Study Guide

The Tragedy of Antony and Cleopatra Guilt and Blame

By William Shakespeare

Guilt and Blame

ANTONY
There's a great spirit gone! Thus did I desire it.
What our contempts doth often hurl from us,
We wish it ours again. The present pleasure,
By revolution lowering, does become
The opposite of itself. (1.2.137-141)

Antony regrets that his wife is dead, and it seems he regrets that he wished her dead as well…now that it’s done. Only by getting what he wanted could he see how it wasn’t a good event to wish for at all. This retrospective thought is a kind of regret.

CLEOPATRA
Though age from folly could not give me freedom,
It does from childishness. Can Fulvia die? (1.3.69-70)

Cleopatra admits that she is old enough to be full of vices and foolishness, but not childishness. She clearly has a moment of compassion over Fulvia’s death, even though the woman was her enemy in love.

MENECRATES
We, ignorant of ourselves,
Beg often our own harms, which the wise powers
Deny us for our good; so find we profit
By losing of our prayers. (2.1.7-10)

Menecrates is prophetic here when speaking to Pompey about winning the war. Pompey will indeed triumph by the truce he’ll make, but he doesn’t know now that he’ll live to regret it.

ANTONY
As nearly as I may
I'll play the penitent to you. But mine honesty
Shall not make poor my greatness, nor my power
Work without it. (2.2.110-113)

Antony will admit his wrongs where he’s performed them, but he’s careful to say that his repentance of those actions doesn’t diminish his power. Antony claims that his ability to be honest and admit his flaws is actually a source of his greatness.

CLEOPATRA
In praising Antony, I have dispraised Caesar.
CHARMIAN
Many times, madam.
CLEOPATRA
I am paid for 't now. (2.5.135-137)

Cleopatra admits that she’s wronged Julius Caesar by praising Antony, and she now pays her dues for this. She is reminded of her ills against former lovers, but repents only after she is punished for them.

ANTONY
Go, Eros, send his treasure after. Do it.
Detain no jot, I charge thee. Write to him—
I will subscribe—gentle adieus and greetings.
Say that I wish he never find more cause
To change a master. O, my fortunes have
Corrupted honest men! Dispatch.—Enobarbus! (4.5.20-25)
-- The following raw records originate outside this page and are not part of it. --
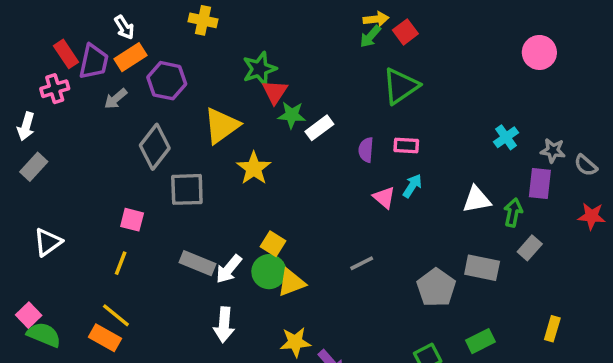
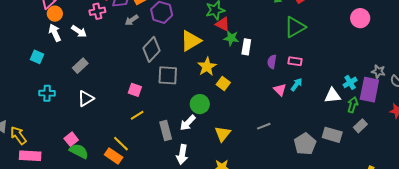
pink circle: (539, 52) -> (360, 18), moved
red triangle: (275, 92) -> (223, 24), turned -42
white arrow: (26, 126) -> (79, 31), turned -77
white rectangle: (319, 128) -> (246, 47), turned -49
cyan cross: (506, 137) -> (350, 82), moved
gray rectangle: (34, 167) -> (80, 66), moved
purple rectangle: (540, 183) -> (369, 90), size x1.4
yellow square: (273, 244) -> (223, 84), moved
yellow line: (121, 263) -> (137, 115), moved, turned 32
gray rectangle: (197, 263) -> (166, 130), moved, turned 48
green circle: (269, 272) -> (200, 104), moved
yellow triangle: (291, 283) -> (223, 134), turned -36

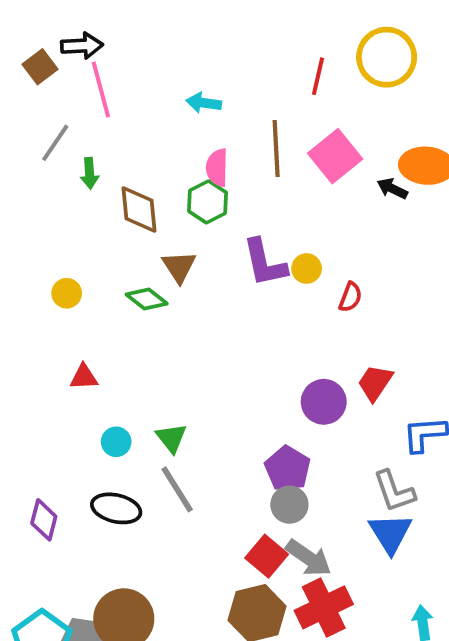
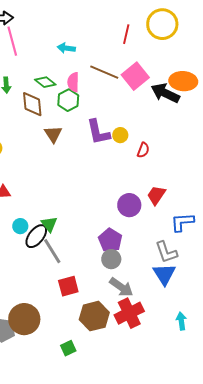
brown line: (276, 149) -> (104, 72), turned -64
black arrow: (392, 189) -> (165, 93), size x1.8
green diamond: (147, 299) -> (45, 82), moved
black ellipse: (116, 508) -> (36, 236), moved, turned -65
red square: (267, 556) -> (68, 286), moved, turned 35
Antony feels real compassion for Enobarbus. Rather than curse him for the betrayal, Antony berates himself, feeling guilty that his bad fortune has made honest men do what they otherwise would not.

ENOBARBUS
O sovereign mistress of true melancholy,
The poisonous damp of night disponge upon me,
That life, a very rebel to my will,
May hang no longer on me. Throw my heart
Against the flint and hardness of my fault,
Which, being dried with grief, will break to powder,
And finish all foul thoughts. O Antony,
Nobler than my revolt is infamous,
Forgive me in thine own particular,
But let the world rank me in register
A master-leaver and a fugitive!
O Antony! O Antony! (4.9.15-26)

Enobarbus dies with his friend’s name on his lips, lamenting the wrong he has done to Antony. Enobarbus regrets what he has done to Antony, but that he could do it breaks his heart. Most importantly, he recognizes that his regret and repentance will not absolve him or change the past. For his personal friendship, he wishes Antony to know he’s sorry. For the world, though, he’d rather bear the mark of a traitor, so everyone can know the depth of his crime. Here, Enobarbus proves he’s aware that no amount of regret he feels can outweigh the sorrow he’s caused.

ANTONY
I will o'ertake thee, Cleopatra, and
Weep for my pardon. So it must be, for now
All length is torture. Since the torch is out,
Lie down, and stray no farther. (4.14.44-47)

Only on hearing of Cleopatra’s death does Antony repent the rage he felt against her. Death moves Antony the way life could not, and against his reason, he follows his passion to chase after Cleopatra even in death.

CAESAR
Go with me to my tent, where you shall see
How hardly I was drawn into this war,
How calm and gentle I proceeded still
In all my writings. Go with me, and see
What I can show in this. (5.1.87-91)

Caesar seems to try to clear himself of blame. Is this motivated by his actual knowledge of his own hand in Antony’s death, or does he feel compelled by other reasons?